Die Gleisanlagen befinden sich auf 153 cm Höhe und somit 59 cm über dem darunter liegenden Marshfield.
Zu dem Camp und der Mine geht es zuerst retour, Blackwater ist ja ein Endbahnhof. Schon bald ist der Abzweig erreicht und es geht wieder steil bergan. Die Strecke führt über den Beaver Creek, dann erreicht der Zug Beaver Creek Junction, wo das Gleis zur Last Hope Kohlenmine abzweigt. Das Gleis zum Camp verschwindet im Tunnel, um kurz danach in den Wäldern das  Camp zu erreichen. Hier hat es zwei Gleise sowie ein Abstellgleis für den Materialzug. Die Gleise liegen jetzt bei 166 cm über dem Zimmerboden. Die Mine hat ein Umsetzgleis und ein Lagergleis. Beide, Mine und Camp haben eine einfache Drehscheibe, wo "Hector" und "Hercules" gedreht werden können.

 

Florence (Stage Yard)

Zu guter Letzt der Bereich, den man nicht sieht:
Florence, die fikitve Stadt am anderen Ende der Blackwater, CoosBay & Florence Ry, die als Schattenbahnhof fungiert.
Bei Marshfield Junction, zwischen Marshfield und Toketee Falls, zweigt die Linie nach links in die Wälder ab. Dabei verschwindet sie durch den Hintergrund und führt mit 4.1% Gefälle nach unten.
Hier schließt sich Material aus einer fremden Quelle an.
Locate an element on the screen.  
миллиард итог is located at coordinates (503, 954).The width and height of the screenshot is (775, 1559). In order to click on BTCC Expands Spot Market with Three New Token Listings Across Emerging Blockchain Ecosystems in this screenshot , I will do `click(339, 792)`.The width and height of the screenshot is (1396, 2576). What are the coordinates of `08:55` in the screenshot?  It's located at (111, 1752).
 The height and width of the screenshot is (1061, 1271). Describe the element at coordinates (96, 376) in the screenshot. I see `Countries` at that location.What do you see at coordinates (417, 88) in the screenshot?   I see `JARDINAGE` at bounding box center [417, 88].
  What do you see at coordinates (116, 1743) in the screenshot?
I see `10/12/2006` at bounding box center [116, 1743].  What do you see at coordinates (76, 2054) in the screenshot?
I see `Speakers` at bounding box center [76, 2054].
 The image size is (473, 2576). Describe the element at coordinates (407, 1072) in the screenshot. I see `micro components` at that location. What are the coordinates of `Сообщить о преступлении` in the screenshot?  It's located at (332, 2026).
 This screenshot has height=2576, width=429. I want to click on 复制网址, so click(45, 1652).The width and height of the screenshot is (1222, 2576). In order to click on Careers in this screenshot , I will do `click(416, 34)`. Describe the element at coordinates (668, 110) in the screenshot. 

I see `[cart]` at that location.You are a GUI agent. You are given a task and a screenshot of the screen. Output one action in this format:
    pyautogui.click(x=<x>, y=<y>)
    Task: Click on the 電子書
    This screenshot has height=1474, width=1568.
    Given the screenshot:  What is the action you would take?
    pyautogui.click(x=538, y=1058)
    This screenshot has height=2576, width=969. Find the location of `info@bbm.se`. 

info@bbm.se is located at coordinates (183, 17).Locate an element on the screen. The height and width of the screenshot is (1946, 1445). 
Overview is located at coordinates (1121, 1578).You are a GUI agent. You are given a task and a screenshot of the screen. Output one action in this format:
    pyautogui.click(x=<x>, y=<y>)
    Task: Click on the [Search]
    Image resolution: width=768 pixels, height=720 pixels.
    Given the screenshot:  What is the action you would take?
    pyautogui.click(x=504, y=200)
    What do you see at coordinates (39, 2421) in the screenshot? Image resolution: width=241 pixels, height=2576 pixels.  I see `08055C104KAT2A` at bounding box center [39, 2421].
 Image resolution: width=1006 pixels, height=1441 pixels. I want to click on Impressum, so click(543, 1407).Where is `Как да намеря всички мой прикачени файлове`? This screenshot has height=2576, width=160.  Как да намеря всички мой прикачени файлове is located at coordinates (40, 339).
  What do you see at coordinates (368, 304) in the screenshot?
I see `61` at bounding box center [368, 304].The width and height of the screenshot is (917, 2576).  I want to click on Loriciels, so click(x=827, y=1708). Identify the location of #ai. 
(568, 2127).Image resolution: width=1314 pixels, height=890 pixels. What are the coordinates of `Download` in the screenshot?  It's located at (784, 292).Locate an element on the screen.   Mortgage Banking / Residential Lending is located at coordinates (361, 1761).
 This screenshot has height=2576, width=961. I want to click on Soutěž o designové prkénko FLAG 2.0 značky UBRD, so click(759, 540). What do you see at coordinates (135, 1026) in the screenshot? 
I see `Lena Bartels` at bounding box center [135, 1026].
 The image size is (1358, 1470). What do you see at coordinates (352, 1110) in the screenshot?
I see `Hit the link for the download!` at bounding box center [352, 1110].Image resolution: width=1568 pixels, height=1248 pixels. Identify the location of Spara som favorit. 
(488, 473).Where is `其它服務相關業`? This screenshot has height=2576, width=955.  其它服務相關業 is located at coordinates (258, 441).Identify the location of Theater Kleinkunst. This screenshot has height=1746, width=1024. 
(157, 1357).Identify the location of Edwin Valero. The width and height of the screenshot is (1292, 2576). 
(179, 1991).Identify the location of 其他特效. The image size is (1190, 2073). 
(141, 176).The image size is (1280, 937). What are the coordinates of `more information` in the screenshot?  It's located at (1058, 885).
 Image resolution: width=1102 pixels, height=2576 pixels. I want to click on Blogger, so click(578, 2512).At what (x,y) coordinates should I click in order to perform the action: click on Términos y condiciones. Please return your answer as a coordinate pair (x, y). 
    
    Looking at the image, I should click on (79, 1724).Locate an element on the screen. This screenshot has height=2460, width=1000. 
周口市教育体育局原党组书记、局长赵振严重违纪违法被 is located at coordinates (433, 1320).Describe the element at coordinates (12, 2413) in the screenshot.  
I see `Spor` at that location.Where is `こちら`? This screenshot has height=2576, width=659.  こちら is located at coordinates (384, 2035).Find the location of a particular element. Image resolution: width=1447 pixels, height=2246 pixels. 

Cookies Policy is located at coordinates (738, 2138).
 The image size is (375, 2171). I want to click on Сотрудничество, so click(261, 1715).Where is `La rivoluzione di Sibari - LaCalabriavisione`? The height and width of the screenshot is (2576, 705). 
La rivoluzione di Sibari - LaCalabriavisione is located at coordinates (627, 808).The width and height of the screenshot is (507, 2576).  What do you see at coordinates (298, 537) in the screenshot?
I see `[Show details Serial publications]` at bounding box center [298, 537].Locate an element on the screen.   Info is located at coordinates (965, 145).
Unterhalb von Marshfield verzweigt sich die Strecke in 3 Gleise (2 zum Abstellen) und anschliessend in 7 Gleise, von denen 6 zum Abstellen von Zugeinheiten genutzt werden können.

Wir befinden uns jetzt auf einer Höhe von 67cm, und somit 99cm tiefer als bei Camp 51, der höchsten Stelle.

 

 

Für den Bau der ganzen Anlage habe ich 10 Jahre eingeplant; je 2 Jahre für Blackwater, Marshfield, Camp 51 und Toketee Falls und je 1 Jahr für Florence und das Liftout mit der Mine.